Mr. Paul Stinchcombe (Wellingborough): Can the hon. Gentleman clarify one matter for me in respect of amendment No. 275? I recognise the phraseology from certain equity and land law books. Normally, the third party is referred to as the bona fide purchaser for value. What relevance is there in his refusal to include the words ''for value'' in his formulation?

Mr. Grieve: Subsection (1) says:

    ''If the defendant transfers property to another person for a consideration''.

As ''consideration'' was referred to earlier, there seemed to be no point in using ''for value'' later; it is as simple as that. I agree with the hon. Gentleman about what normally appears; I did not intend to remove the concept of its being for value. If it is thought that the words ''for value'' ought to appear, I would be the last person to stand in the Minister's way. Indeed, he could reject the amendments and the new clause and redraft the clause; it might be better to do so. I claim no great drafting expertise, particularly with respect to equitable concepts.

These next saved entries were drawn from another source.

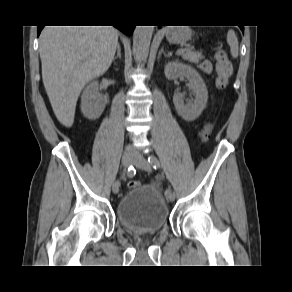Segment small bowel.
<instances>
[{"mask_svg":"<svg viewBox=\"0 0 292 292\" xmlns=\"http://www.w3.org/2000/svg\"><path fill=\"white\" fill-rule=\"evenodd\" d=\"M199 67L204 73H207V74L211 73L212 71V64L208 60L203 61Z\"/></svg>","mask_w":292,"mask_h":292,"instance_id":"1","label":"small bowel"}]
</instances>
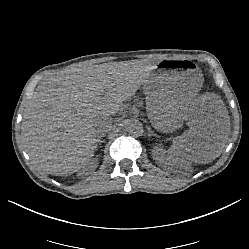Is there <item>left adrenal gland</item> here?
<instances>
[{
    "instance_id": "a2214340",
    "label": "left adrenal gland",
    "mask_w": 249,
    "mask_h": 249,
    "mask_svg": "<svg viewBox=\"0 0 249 249\" xmlns=\"http://www.w3.org/2000/svg\"><path fill=\"white\" fill-rule=\"evenodd\" d=\"M148 136L150 137V136H152L151 134H152V130L150 129V128H148Z\"/></svg>"
}]
</instances>
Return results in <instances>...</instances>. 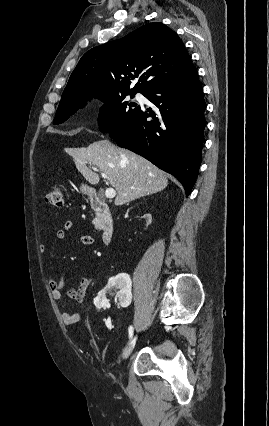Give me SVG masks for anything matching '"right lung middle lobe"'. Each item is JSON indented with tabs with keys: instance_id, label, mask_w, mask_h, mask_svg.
<instances>
[{
	"instance_id": "obj_1",
	"label": "right lung middle lobe",
	"mask_w": 269,
	"mask_h": 426,
	"mask_svg": "<svg viewBox=\"0 0 269 426\" xmlns=\"http://www.w3.org/2000/svg\"><path fill=\"white\" fill-rule=\"evenodd\" d=\"M137 92H122L110 95H91V96H78L62 98L58 106L54 124H60L66 121L73 115L79 108L85 106L88 100L94 96H99L105 104L100 109L98 118L99 129L102 132H110L118 128L127 118L135 113L140 107L137 104L124 101L127 95L131 98Z\"/></svg>"
}]
</instances>
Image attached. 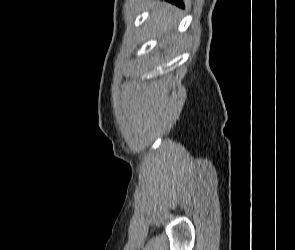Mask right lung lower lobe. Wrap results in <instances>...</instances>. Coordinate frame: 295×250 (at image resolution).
<instances>
[{
    "label": "right lung lower lobe",
    "instance_id": "right-lung-lower-lobe-1",
    "mask_svg": "<svg viewBox=\"0 0 295 250\" xmlns=\"http://www.w3.org/2000/svg\"><path fill=\"white\" fill-rule=\"evenodd\" d=\"M167 1L173 2L179 6H183V3L181 2V0H167Z\"/></svg>",
    "mask_w": 295,
    "mask_h": 250
}]
</instances>
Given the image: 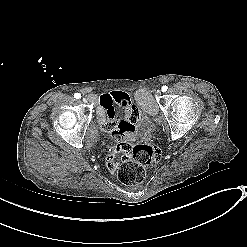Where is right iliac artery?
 <instances>
[{
	"instance_id": "obj_1",
	"label": "right iliac artery",
	"mask_w": 247,
	"mask_h": 247,
	"mask_svg": "<svg viewBox=\"0 0 247 247\" xmlns=\"http://www.w3.org/2000/svg\"><path fill=\"white\" fill-rule=\"evenodd\" d=\"M74 97H75L76 99H80V98H81V95H80L79 93H75V94H74Z\"/></svg>"
}]
</instances>
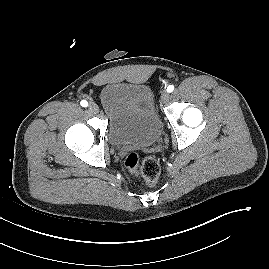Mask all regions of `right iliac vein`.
I'll return each mask as SVG.
<instances>
[{
    "label": "right iliac vein",
    "instance_id": "obj_1",
    "mask_svg": "<svg viewBox=\"0 0 269 269\" xmlns=\"http://www.w3.org/2000/svg\"><path fill=\"white\" fill-rule=\"evenodd\" d=\"M89 110H90L92 113H98L99 108H98V106H97L96 103L91 102V103L89 104Z\"/></svg>",
    "mask_w": 269,
    "mask_h": 269
}]
</instances>
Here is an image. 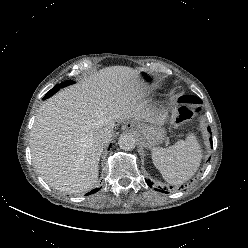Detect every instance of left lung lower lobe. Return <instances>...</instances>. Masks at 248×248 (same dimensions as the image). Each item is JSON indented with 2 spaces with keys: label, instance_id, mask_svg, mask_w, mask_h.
Listing matches in <instances>:
<instances>
[{
  "label": "left lung lower lobe",
  "instance_id": "obj_1",
  "mask_svg": "<svg viewBox=\"0 0 248 248\" xmlns=\"http://www.w3.org/2000/svg\"><path fill=\"white\" fill-rule=\"evenodd\" d=\"M208 130L210 131V128H208ZM211 143H212V141H211ZM146 182H147V184H148L150 187L152 186V183H151L149 180H146ZM170 188H172V186H171ZM182 188H183V186H182ZM155 190L161 191V192H164V193H167V192L165 191L166 188H165L164 190H158V189H155Z\"/></svg>",
  "mask_w": 248,
  "mask_h": 248
}]
</instances>
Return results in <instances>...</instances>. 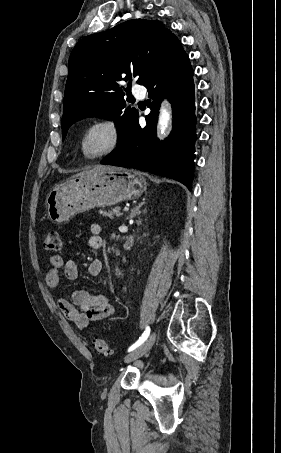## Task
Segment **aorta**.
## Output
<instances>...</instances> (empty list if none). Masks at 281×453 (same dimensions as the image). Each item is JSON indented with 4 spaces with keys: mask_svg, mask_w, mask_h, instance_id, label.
<instances>
[{
    "mask_svg": "<svg viewBox=\"0 0 281 453\" xmlns=\"http://www.w3.org/2000/svg\"><path fill=\"white\" fill-rule=\"evenodd\" d=\"M172 120V113L168 109L167 105H162L160 109V115L158 118V130L160 135H163L168 127V125L171 123Z\"/></svg>",
    "mask_w": 281,
    "mask_h": 453,
    "instance_id": "aorta-1",
    "label": "aorta"
}]
</instances>
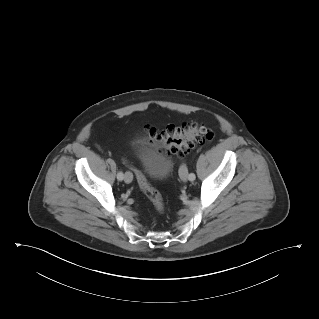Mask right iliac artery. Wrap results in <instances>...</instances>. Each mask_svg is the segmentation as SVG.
<instances>
[{
  "label": "right iliac artery",
  "mask_w": 319,
  "mask_h": 319,
  "mask_svg": "<svg viewBox=\"0 0 319 319\" xmlns=\"http://www.w3.org/2000/svg\"><path fill=\"white\" fill-rule=\"evenodd\" d=\"M123 178H124V175H123V173L120 171V172H118V174H117V179L118 180H123Z\"/></svg>",
  "instance_id": "82829eb1"
}]
</instances>
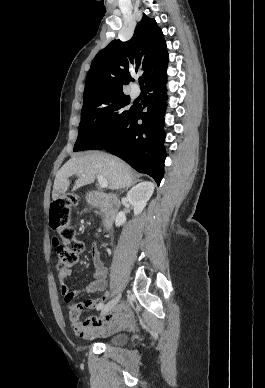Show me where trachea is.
I'll list each match as a JSON object with an SVG mask.
<instances>
[{"label": "trachea", "instance_id": "3493384b", "mask_svg": "<svg viewBox=\"0 0 265 388\" xmlns=\"http://www.w3.org/2000/svg\"><path fill=\"white\" fill-rule=\"evenodd\" d=\"M139 83H140V85H143L144 84V78H140L139 79Z\"/></svg>", "mask_w": 265, "mask_h": 388}]
</instances>
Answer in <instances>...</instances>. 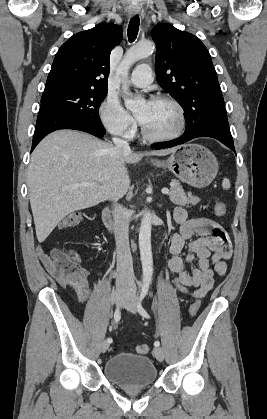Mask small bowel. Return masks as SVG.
I'll return each mask as SVG.
<instances>
[{
  "label": "small bowel",
  "instance_id": "1",
  "mask_svg": "<svg viewBox=\"0 0 267 419\" xmlns=\"http://www.w3.org/2000/svg\"><path fill=\"white\" fill-rule=\"evenodd\" d=\"M173 217L180 225L179 232L172 238L168 261L169 269L174 274V285L182 293L202 298L212 289L215 276L226 273L227 261L232 256L231 242L225 230L211 219H188L183 207L175 208ZM185 246L187 251L182 257ZM37 256L61 287L71 286L81 304L88 301L90 286L85 270L76 276L63 277L53 270L42 248L37 249ZM185 263L194 264L190 272L184 270Z\"/></svg>",
  "mask_w": 267,
  "mask_h": 419
}]
</instances>
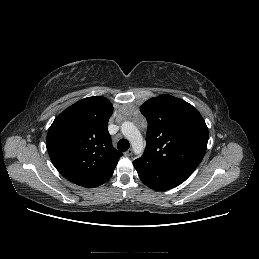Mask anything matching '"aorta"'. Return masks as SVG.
Returning a JSON list of instances; mask_svg holds the SVG:
<instances>
[{
	"instance_id": "762f6f07",
	"label": "aorta",
	"mask_w": 259,
	"mask_h": 259,
	"mask_svg": "<svg viewBox=\"0 0 259 259\" xmlns=\"http://www.w3.org/2000/svg\"><path fill=\"white\" fill-rule=\"evenodd\" d=\"M122 134L131 143L134 153L140 155L143 152V137L137 127L129 121H125L121 125Z\"/></svg>"
}]
</instances>
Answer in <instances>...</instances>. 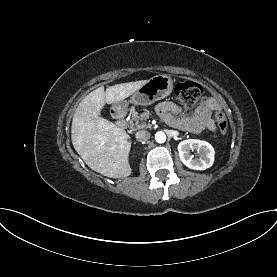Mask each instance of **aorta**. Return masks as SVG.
Masks as SVG:
<instances>
[{"instance_id": "1", "label": "aorta", "mask_w": 277, "mask_h": 277, "mask_svg": "<svg viewBox=\"0 0 277 277\" xmlns=\"http://www.w3.org/2000/svg\"><path fill=\"white\" fill-rule=\"evenodd\" d=\"M155 140L158 143H164L166 141V135L163 132H157L155 134Z\"/></svg>"}]
</instances>
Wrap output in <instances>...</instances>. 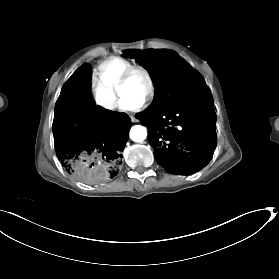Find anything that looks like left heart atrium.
Returning a JSON list of instances; mask_svg holds the SVG:
<instances>
[{
	"label": "left heart atrium",
	"instance_id": "obj_1",
	"mask_svg": "<svg viewBox=\"0 0 279 279\" xmlns=\"http://www.w3.org/2000/svg\"><path fill=\"white\" fill-rule=\"evenodd\" d=\"M143 105V102L138 101H129L126 99H121L120 107L123 111H137L139 110Z\"/></svg>",
	"mask_w": 279,
	"mask_h": 279
}]
</instances>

The amendment's aim is simple: a reduction in value between the date property is obtained and the date it is transferred for value to an innocent third party should not be recovered from the third party. Clause 78 allows that—or can the Minister persuade me otherwise? I fully accept that it would be perfectly proper to recover the difference in value from the defendant if funds are available over and above the confiscated assets. However, an innocent third party should not suffer. The best thing that I can do now is listen to Minister's comments on the matter; we may be able to prolong the debate, if necessary.